DATA FOR THIS TASK section start

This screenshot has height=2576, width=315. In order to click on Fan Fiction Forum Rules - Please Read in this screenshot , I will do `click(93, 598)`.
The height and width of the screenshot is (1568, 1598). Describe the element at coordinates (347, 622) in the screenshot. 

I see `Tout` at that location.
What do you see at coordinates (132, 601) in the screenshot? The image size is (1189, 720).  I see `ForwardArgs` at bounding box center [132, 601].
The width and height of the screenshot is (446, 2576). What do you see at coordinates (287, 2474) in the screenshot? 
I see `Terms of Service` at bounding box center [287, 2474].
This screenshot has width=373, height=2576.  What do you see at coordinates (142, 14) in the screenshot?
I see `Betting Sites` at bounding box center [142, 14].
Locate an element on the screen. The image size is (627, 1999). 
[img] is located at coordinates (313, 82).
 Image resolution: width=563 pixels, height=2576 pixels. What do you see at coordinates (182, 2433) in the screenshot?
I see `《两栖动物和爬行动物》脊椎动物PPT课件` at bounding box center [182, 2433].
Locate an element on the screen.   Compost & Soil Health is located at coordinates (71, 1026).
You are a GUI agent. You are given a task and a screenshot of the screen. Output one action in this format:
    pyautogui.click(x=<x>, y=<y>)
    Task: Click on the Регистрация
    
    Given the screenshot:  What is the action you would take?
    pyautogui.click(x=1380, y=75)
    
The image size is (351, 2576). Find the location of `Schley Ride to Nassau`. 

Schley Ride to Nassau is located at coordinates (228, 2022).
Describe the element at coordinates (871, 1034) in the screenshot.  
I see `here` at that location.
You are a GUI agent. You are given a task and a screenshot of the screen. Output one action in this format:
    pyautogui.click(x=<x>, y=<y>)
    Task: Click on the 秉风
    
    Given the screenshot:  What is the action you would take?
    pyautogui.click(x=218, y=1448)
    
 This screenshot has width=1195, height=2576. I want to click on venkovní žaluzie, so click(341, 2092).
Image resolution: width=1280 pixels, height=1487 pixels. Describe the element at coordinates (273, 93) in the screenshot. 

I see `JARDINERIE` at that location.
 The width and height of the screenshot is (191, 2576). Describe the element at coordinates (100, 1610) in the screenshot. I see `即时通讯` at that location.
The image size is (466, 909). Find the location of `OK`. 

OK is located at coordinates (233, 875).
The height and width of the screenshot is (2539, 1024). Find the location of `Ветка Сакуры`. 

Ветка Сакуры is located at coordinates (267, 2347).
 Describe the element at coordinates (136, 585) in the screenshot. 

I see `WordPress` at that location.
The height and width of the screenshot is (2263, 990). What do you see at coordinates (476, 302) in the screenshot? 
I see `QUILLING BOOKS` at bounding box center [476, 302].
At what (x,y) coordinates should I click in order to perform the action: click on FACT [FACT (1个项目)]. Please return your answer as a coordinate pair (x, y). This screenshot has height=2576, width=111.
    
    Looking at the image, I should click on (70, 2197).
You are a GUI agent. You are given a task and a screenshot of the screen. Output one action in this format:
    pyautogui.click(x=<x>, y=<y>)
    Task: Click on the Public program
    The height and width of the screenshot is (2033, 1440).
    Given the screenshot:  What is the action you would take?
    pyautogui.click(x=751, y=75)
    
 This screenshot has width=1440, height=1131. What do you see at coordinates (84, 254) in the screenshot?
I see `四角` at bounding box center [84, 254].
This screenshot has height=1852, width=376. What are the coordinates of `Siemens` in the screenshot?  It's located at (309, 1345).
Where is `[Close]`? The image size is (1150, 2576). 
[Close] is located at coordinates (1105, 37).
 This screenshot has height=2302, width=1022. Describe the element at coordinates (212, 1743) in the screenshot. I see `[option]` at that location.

DATA FOR THIS TASK section end

◆ EXERCISE DETAILS ◆
Copy, exactly as written, the lines above, beginning with the one that contains "The height and width of the screenshot is (2033, 1440)." and ending with the last.

◆ ANSWER SPACE ◆
    The height and width of the screenshot is (2033, 1440).
    Given the screenshot:  What is the action you would take?
    pyautogui.click(x=751, y=75)
    
 This screenshot has width=1440, height=1131. What do you see at coordinates (84, 254) in the screenshot?
I see `四角` at bounding box center [84, 254].
This screenshot has height=1852, width=376. What are the coordinates of `Siemens` in the screenshot?  It's located at (309, 1345).
Where is `[Close]`? The image size is (1150, 2576). 
[Close] is located at coordinates (1105, 37).
 This screenshot has height=2302, width=1022. Describe the element at coordinates (212, 1743) in the screenshot. I see `[option]` at that location.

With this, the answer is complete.